Celui qui n'a pas craint le combat, Etéocle,
Sera, dit-on, couronné puis enseveli selon l'usage.
Mais l'autre, mort d'une mort misérable, Polynice,
D'après ce qu'on a proclamé dans la cité,
Personne ne devra prendre pour lui le deuil.
Abandonné sans pleurs ni sépulture,
Il sera dévoré par les oiseaux. Quiconque fera
Quoi que ce soit contre ces mesures
Sera lapidé. Alors dis-moi ce que tu comptes faire.
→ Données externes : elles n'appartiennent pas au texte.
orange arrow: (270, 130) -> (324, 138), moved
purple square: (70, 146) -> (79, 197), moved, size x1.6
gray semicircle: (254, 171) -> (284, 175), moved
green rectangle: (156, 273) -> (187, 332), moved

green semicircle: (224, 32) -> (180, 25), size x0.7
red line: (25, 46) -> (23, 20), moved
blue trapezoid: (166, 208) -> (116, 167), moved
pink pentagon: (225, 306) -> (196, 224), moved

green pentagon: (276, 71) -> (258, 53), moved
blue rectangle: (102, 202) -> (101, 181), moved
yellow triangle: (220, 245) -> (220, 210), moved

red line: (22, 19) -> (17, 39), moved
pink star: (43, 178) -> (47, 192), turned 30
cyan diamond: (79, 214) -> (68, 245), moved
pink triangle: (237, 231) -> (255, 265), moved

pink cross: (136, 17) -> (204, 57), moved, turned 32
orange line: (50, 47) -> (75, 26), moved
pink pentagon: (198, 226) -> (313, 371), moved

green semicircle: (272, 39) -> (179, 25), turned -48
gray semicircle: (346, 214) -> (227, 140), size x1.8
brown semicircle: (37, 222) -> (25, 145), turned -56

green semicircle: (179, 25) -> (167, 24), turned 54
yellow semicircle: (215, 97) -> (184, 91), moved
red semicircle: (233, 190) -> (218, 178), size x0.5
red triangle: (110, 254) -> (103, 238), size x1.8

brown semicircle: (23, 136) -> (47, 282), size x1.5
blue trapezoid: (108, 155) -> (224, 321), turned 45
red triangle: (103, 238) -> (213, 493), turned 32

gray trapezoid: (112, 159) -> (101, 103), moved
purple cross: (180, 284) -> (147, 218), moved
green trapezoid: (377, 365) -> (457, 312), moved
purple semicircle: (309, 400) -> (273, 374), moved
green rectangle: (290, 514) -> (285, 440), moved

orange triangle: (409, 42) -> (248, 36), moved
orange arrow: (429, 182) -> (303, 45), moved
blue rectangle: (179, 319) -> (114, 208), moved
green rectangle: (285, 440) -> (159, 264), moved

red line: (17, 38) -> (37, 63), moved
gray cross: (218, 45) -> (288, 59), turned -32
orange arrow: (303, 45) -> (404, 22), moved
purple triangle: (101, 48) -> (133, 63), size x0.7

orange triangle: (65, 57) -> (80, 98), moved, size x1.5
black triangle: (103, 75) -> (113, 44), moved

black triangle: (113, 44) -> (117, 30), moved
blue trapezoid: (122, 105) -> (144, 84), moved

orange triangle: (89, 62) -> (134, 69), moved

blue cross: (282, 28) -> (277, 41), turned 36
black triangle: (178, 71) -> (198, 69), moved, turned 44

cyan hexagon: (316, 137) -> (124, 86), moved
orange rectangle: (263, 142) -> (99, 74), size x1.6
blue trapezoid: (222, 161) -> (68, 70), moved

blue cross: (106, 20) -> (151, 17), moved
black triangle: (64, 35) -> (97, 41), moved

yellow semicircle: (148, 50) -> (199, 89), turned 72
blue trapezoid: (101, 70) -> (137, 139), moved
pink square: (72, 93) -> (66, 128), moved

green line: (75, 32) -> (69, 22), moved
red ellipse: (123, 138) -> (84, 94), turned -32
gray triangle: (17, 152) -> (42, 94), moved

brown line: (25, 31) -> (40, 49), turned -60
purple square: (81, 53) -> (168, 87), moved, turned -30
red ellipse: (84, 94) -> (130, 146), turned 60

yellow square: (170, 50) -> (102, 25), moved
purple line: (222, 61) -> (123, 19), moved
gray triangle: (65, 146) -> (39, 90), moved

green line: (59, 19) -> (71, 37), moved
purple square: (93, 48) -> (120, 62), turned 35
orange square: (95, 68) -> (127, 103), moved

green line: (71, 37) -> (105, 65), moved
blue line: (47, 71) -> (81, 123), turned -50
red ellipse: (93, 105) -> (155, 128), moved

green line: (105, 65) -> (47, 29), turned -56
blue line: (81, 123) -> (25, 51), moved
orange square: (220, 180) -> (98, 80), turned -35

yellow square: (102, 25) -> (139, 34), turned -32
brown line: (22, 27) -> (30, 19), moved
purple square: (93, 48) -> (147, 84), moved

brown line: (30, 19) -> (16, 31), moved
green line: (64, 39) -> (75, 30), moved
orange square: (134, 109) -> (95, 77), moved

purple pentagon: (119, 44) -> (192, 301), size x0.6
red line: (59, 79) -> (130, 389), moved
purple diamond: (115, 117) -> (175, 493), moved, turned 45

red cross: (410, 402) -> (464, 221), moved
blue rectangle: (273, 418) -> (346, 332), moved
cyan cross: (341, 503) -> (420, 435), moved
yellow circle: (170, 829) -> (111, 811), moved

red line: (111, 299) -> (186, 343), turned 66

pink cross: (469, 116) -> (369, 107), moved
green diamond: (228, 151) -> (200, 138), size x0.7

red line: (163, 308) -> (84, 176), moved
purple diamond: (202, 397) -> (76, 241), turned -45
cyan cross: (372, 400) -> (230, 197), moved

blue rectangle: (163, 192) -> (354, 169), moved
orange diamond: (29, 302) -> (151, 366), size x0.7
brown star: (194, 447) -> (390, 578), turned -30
Ca commence à Berlin en avril 1945 : à cette époque, il n'était pas rare de trouver pendu aux réverbères de la ville déserteurs, adolescents affolés par la peur, soldats ayant perdu leurs unités. Quiconque se risquait à dépendre leur cadavre était abattu sur le champ.
L'Antigone que Brecht tire de Sophocle via la traduction de Holderlin est un exemple magnifique de son art de la cope, fidèle dans le style, différend dans le dessein.
"L"acte de copier est méprisé ; il faut se libéerer de ce mépris. Copier n'est pas "plus facile". Ce n'est pas une honte, mais c'est un art. Plus précisément : il faut en faire un art, et cela pour que ne produise ni routine ni sclérose." (Bertolt Brecht). A partir de Hegel, Créon avait réévalué comme représentant de la loi des hommes contre la loi des dieux, des vivants contre les morts, de la rationalité étatique contre les soladirités privées. Pour Brecht, Créon représente l'Etat violent, plus précisément : violent par insuffisance, sottise. C'est "la cruauté ramenée à la bétise".
Créon, tyran de Thèbes, mène une guerre impérialiste contre Argos. Etéocle meurt au combt, Polynice veut déserter ; Créon le tue, ordonne qu'on laisse son corps sans sépulture. Entre 1939 et 1945, des centaines de cadavres de femmes exécutées pour crime contre l'Etat furent ainsi remis aux services d'anatomie des hopitaux universitaires de Berlin pour dissection.
Antigone se révolte ; mais contrairement à la tragédie grecque, elle n'invoque pas les dieux, mais l'humain. Créon n'est pas impie ; il est inhumain, et il incarne l'ordre inhumain de Thèbes : il répond à la cupidité des Anciens, qui ont besoin de guerres pour s'enrichir, au risque d'y perdre leurs fils, et à leur stupidité : quand vient la défaite, ils invoquent le destin pour mieux fuir leur responsabilité.